Comparative Example 9
Similar to Example 13, except that the pre-epoxy-treated Tetron fiber of Example 6 was used and the content of PVC particles (PVC particles + chlorosulfonated polyolefin particles) was 2% by weight based on the entire particle. Composition comprising a PVC latex containing PVC particles having an average particle size of 0.26 μm and a chlorosulfonated polyolefin latex containing chlorosulfonated polyolefin particles having an average particle size of 0.81 μm A composition-fiber composite (ethylene propylene rubber composition-tetron fiber composite) and a vulcanized rubber-fiber composite were prepared and evaluated. The results are shown in Table 4.

  As is apparent from Table 4, an adhesive obtained from a composition containing a composition in which the content of PVC particles (PVC particles + chlorosulfonated polyolefin particles) is as small as 2% by weight with respect to the whole particles is used. The vulcanized rubber-fiber composite (vulcanized ethylene propylene-based rubber-tetron fiber composite) obtained in this manner was inferior in initial adhesive strength and adhesive strength after heat deterioration.

Comparative Example 10
Similar to Example 13, except that the pre-epoxy-treated Tetron fiber of Example 6 was used and the content of PVC particles (PVC particles + chlorosulfonated polyolefin particles) was 30% by weight with respect to the whole particles.
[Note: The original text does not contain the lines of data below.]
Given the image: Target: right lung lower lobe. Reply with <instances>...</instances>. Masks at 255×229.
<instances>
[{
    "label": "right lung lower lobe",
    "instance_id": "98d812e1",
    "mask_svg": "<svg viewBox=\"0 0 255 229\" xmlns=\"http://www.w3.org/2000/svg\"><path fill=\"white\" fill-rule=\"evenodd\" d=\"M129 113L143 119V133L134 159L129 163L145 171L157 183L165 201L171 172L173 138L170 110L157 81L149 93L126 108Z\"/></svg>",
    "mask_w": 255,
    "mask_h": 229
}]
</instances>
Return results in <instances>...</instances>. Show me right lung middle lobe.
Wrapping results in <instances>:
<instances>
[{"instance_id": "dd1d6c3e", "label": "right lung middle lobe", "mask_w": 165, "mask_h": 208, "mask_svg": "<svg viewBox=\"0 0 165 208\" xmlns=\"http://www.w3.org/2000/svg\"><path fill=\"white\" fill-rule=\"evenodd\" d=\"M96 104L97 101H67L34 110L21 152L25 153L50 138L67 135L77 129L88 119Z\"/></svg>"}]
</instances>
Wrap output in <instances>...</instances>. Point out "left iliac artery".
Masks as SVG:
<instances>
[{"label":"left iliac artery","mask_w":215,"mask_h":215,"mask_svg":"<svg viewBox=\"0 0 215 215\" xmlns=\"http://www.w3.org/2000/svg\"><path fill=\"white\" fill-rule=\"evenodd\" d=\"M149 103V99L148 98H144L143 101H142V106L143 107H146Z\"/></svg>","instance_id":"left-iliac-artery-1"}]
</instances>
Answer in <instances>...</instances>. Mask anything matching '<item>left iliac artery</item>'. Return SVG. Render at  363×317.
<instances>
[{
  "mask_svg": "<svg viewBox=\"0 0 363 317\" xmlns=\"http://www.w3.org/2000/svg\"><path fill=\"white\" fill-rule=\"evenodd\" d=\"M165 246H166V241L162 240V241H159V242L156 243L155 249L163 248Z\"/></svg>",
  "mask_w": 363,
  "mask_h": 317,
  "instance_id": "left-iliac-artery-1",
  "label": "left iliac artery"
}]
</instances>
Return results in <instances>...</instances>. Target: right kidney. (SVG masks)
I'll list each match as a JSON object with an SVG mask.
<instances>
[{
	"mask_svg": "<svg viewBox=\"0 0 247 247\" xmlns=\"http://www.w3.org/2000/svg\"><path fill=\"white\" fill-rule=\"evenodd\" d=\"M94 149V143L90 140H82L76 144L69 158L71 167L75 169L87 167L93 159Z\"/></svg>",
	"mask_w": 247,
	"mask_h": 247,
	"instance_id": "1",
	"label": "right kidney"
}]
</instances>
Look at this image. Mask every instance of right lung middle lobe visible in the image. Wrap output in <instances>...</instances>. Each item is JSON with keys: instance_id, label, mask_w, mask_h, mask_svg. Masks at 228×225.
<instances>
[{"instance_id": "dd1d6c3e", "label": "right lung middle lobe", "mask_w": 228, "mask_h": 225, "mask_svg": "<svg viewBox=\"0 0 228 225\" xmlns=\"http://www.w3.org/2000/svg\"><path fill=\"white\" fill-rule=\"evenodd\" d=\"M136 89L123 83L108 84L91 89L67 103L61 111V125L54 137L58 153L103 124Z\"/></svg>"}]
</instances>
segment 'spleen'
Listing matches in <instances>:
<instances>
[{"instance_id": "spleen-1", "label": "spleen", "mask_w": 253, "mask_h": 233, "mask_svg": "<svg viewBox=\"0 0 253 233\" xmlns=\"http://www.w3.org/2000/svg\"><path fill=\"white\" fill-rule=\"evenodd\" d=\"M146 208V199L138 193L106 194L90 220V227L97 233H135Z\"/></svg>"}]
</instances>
Composition comprising a PVC latex containing PVC particles having an average particle size of 0.26 μm and a chlorosulfonated polyolefin latex containing chlorosulfonated polyolefin particles having an average particle size of 0.81 μm A composition-fiber composite (ethylene propylene rubber composition-tetron fiber composite) and a vulcanized rubber-fiber composite were prepared and evaluated. The results are shown in Table 4.
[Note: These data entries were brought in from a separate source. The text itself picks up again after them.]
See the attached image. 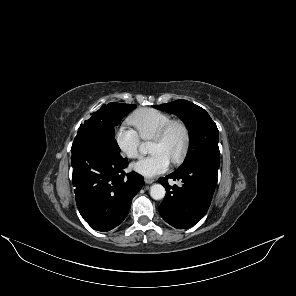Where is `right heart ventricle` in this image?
<instances>
[{
    "label": "right heart ventricle",
    "instance_id": "right-heart-ventricle-1",
    "mask_svg": "<svg viewBox=\"0 0 296 296\" xmlns=\"http://www.w3.org/2000/svg\"><path fill=\"white\" fill-rule=\"evenodd\" d=\"M171 120L170 114L152 108L141 109L130 118L131 124L143 140H152Z\"/></svg>",
    "mask_w": 296,
    "mask_h": 296
}]
</instances>
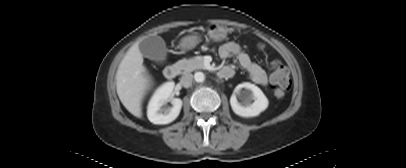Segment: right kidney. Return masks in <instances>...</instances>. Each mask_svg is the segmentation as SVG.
<instances>
[{
    "label": "right kidney",
    "instance_id": "1",
    "mask_svg": "<svg viewBox=\"0 0 406 168\" xmlns=\"http://www.w3.org/2000/svg\"><path fill=\"white\" fill-rule=\"evenodd\" d=\"M174 89V82H166L159 87L152 96L147 110V117L153 124H169L173 122L179 115L182 108V100L173 98L170 100V95ZM171 101V108H162V106Z\"/></svg>",
    "mask_w": 406,
    "mask_h": 168
}]
</instances>
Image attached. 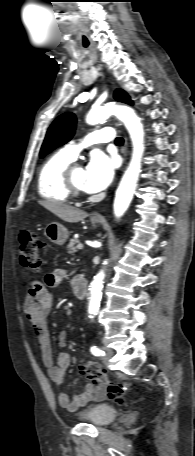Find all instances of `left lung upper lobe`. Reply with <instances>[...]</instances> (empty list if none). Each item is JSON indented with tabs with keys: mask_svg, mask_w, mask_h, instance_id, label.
Instances as JSON below:
<instances>
[{
	"mask_svg": "<svg viewBox=\"0 0 195 456\" xmlns=\"http://www.w3.org/2000/svg\"><path fill=\"white\" fill-rule=\"evenodd\" d=\"M114 98L120 102L132 104L130 97L125 91L117 89ZM76 128V117L72 113L60 115L49 127L45 140L40 150V157L43 158L56 147L68 142L74 135Z\"/></svg>",
	"mask_w": 195,
	"mask_h": 456,
	"instance_id": "5c2ea615",
	"label": "left lung upper lobe"
}]
</instances>
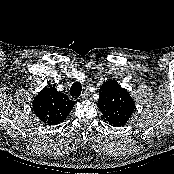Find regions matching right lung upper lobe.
<instances>
[{
    "mask_svg": "<svg viewBox=\"0 0 174 174\" xmlns=\"http://www.w3.org/2000/svg\"><path fill=\"white\" fill-rule=\"evenodd\" d=\"M74 104V101L58 92L55 87H48L34 98L32 109L46 125H57L67 118Z\"/></svg>",
    "mask_w": 174,
    "mask_h": 174,
    "instance_id": "cb5924a9",
    "label": "right lung upper lobe"
}]
</instances>
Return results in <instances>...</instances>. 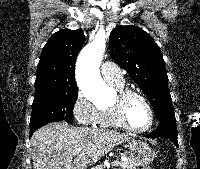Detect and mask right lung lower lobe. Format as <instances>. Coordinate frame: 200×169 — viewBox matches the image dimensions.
Listing matches in <instances>:
<instances>
[{
  "instance_id": "right-lung-lower-lobe-1",
  "label": "right lung lower lobe",
  "mask_w": 200,
  "mask_h": 169,
  "mask_svg": "<svg viewBox=\"0 0 200 169\" xmlns=\"http://www.w3.org/2000/svg\"><path fill=\"white\" fill-rule=\"evenodd\" d=\"M47 123H42V124H37L34 125L33 127H30V137L32 136V134L40 127L44 126Z\"/></svg>"
}]
</instances>
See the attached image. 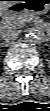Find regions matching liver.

  As is apparent from Table 4, an adhesive obtained from a composition containing a composition in which the content of PVC particles (PVC particles + chlorosulfonated polyolefin particles) is as large as 30% by weight with respect to the whole particles is used. The vulcanized rubber-fiber composite (vulcanized ethylene propylene-based rubber-tetron fiber composite) obtained in this manner was inferior in initial adhesive strength and adhesive strength after heat deterioration.
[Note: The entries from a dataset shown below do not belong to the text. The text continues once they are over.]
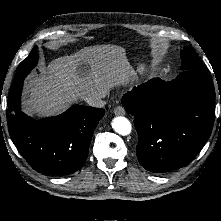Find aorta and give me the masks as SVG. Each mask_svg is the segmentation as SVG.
<instances>
[{
	"label": "aorta",
	"mask_w": 221,
	"mask_h": 221,
	"mask_svg": "<svg viewBox=\"0 0 221 221\" xmlns=\"http://www.w3.org/2000/svg\"><path fill=\"white\" fill-rule=\"evenodd\" d=\"M112 127L115 132L123 136L130 134L132 129L130 121L123 116L115 117L112 121Z\"/></svg>",
	"instance_id": "obj_1"
}]
</instances>
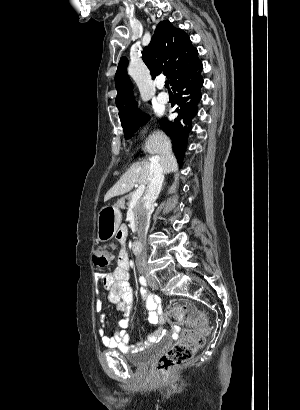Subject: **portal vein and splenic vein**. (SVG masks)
Returning <instances> with one entry per match:
<instances>
[{
  "mask_svg": "<svg viewBox=\"0 0 300 410\" xmlns=\"http://www.w3.org/2000/svg\"><path fill=\"white\" fill-rule=\"evenodd\" d=\"M145 190V185H140L137 190L134 192L131 202H130V206H134L135 203L141 198V196L143 195Z\"/></svg>",
  "mask_w": 300,
  "mask_h": 410,
  "instance_id": "18ae733b",
  "label": "portal vein and splenic vein"
}]
</instances>
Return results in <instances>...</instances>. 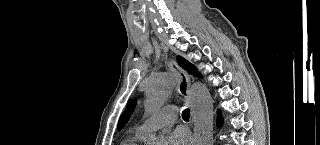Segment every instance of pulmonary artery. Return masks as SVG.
Instances as JSON below:
<instances>
[{
    "label": "pulmonary artery",
    "instance_id": "1",
    "mask_svg": "<svg viewBox=\"0 0 320 145\" xmlns=\"http://www.w3.org/2000/svg\"><path fill=\"white\" fill-rule=\"evenodd\" d=\"M177 117L176 107L168 105L136 127V131L146 135L160 128L172 125Z\"/></svg>",
    "mask_w": 320,
    "mask_h": 145
}]
</instances>
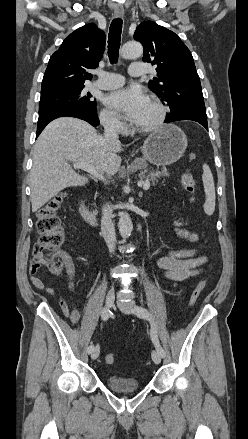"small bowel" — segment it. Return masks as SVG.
<instances>
[{
    "label": "small bowel",
    "mask_w": 248,
    "mask_h": 439,
    "mask_svg": "<svg viewBox=\"0 0 248 439\" xmlns=\"http://www.w3.org/2000/svg\"><path fill=\"white\" fill-rule=\"evenodd\" d=\"M190 200H193V198H190ZM175 234L191 243L197 242L202 237V234L190 231L183 223L176 224ZM64 259L69 279L68 289L73 295L76 288L74 266L68 256L64 255ZM206 262L207 257L200 255L195 249H172L166 255L158 258L157 266L163 271L165 279L176 285L198 275ZM29 273L31 282L36 288L44 290L52 296L55 295L53 288L45 286L43 279L39 276V266L34 260L30 263ZM59 305L63 314L72 323L75 324L79 321L80 313L73 298L66 300L60 296Z\"/></svg>",
    "instance_id": "1"
}]
</instances>
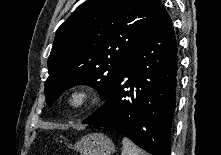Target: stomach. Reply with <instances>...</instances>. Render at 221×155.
Returning <instances> with one entry per match:
<instances>
[{
    "label": "stomach",
    "mask_w": 221,
    "mask_h": 155,
    "mask_svg": "<svg viewBox=\"0 0 221 155\" xmlns=\"http://www.w3.org/2000/svg\"><path fill=\"white\" fill-rule=\"evenodd\" d=\"M81 155H111L115 146L111 139L101 133L88 134L73 145Z\"/></svg>",
    "instance_id": "obj_1"
}]
</instances>
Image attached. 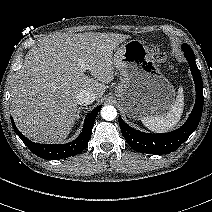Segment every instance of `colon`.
<instances>
[{
    "instance_id": "5ec220e1",
    "label": "colon",
    "mask_w": 212,
    "mask_h": 212,
    "mask_svg": "<svg viewBox=\"0 0 212 212\" xmlns=\"http://www.w3.org/2000/svg\"><path fill=\"white\" fill-rule=\"evenodd\" d=\"M151 52L154 55H156L160 61H162V62H166L167 61L166 56L163 53H161L158 48L152 47Z\"/></svg>"
}]
</instances>
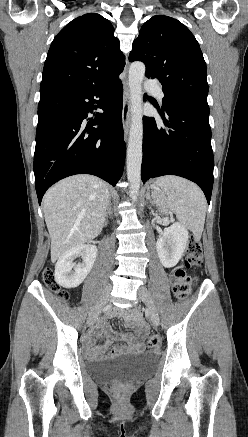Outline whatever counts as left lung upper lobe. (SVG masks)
Instances as JSON below:
<instances>
[{
  "label": "left lung upper lobe",
  "mask_w": 248,
  "mask_h": 437,
  "mask_svg": "<svg viewBox=\"0 0 248 437\" xmlns=\"http://www.w3.org/2000/svg\"><path fill=\"white\" fill-rule=\"evenodd\" d=\"M142 61L145 76L163 85V108L176 104L207 105L206 63L200 46L181 22L157 15L146 21L133 42L129 61Z\"/></svg>",
  "instance_id": "1"
}]
</instances>
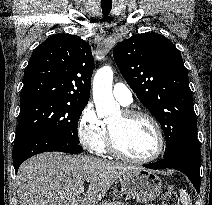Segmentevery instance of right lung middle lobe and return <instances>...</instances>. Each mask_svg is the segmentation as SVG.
Listing matches in <instances>:
<instances>
[{
  "instance_id": "right-lung-middle-lobe-1",
  "label": "right lung middle lobe",
  "mask_w": 212,
  "mask_h": 205,
  "mask_svg": "<svg viewBox=\"0 0 212 205\" xmlns=\"http://www.w3.org/2000/svg\"><path fill=\"white\" fill-rule=\"evenodd\" d=\"M86 105L51 98L21 101L15 142L32 135L51 134L79 143L77 125Z\"/></svg>"
}]
</instances>
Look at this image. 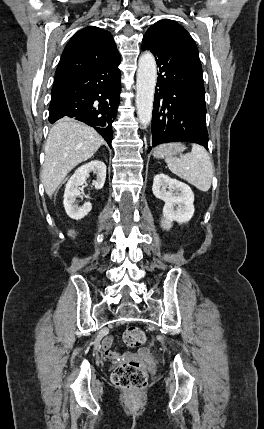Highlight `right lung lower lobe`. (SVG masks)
<instances>
[{
	"label": "right lung lower lobe",
	"mask_w": 264,
	"mask_h": 429,
	"mask_svg": "<svg viewBox=\"0 0 264 429\" xmlns=\"http://www.w3.org/2000/svg\"><path fill=\"white\" fill-rule=\"evenodd\" d=\"M119 52L92 69L54 85L49 122L68 116L92 126L112 147V123L119 105Z\"/></svg>",
	"instance_id": "1"
}]
</instances>
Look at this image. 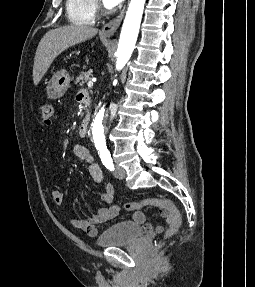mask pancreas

  By using the latex composition of the present invention and the RFL adhesive containing the latex composition, it is excellent in initial adhesive strength between rubber, particularly ethylene propylene rubber and fiber, and adhesive strength after heat deterioration. The vulcanized rubber-fiber composite has high industrial applicability such as automotive rubber hoses, industrial hoses, air springs for trucks and buses, V belts, toothed belt conveyor belts, and the like.

Claims (6)

A latex composition comprising at least vinyl chloride polymer particles having an average particle size of 0.8 μm or less and chlorosulfonated polyolefin particles having an average particle size of 1 μm or less, wherein the vinyl chloride polymer particles and the chlorosulfonated polyolefin particles A latex composition, wherein the content of vinyl chloride polymer particles is 5 to 20% by weight relative to the total amount. It is formed by blending at least a vinyl chloride polymer latex containing vinyl chloride polymer particles having an average particle diameter of 0.8 μm or less and a chlorosulfonated polyolefin latex containing chlorosulfonated polyolefin particles having an average particle diameter of 1 μm or less. The latex composition according to claim 1. An RFL adhesive comprising the latex composition according to claim 1 or 2 and a resorcin-formaldehyde condensate dispersion. A vulcanized rubber-fiber composite comprising a fiber impregnated with the RFL adhesive according to claim 3 and a vulcanized rubber.   The vulcanized rubber-fiber composite according to claim 4, wherein the vulcanized rubber is a vulcanized ethylene propylene rubber. A vulcanized rubber-fiber composite molded article obtained by molding the vulcanized rubber-fiber composite according to claim 4 or 5.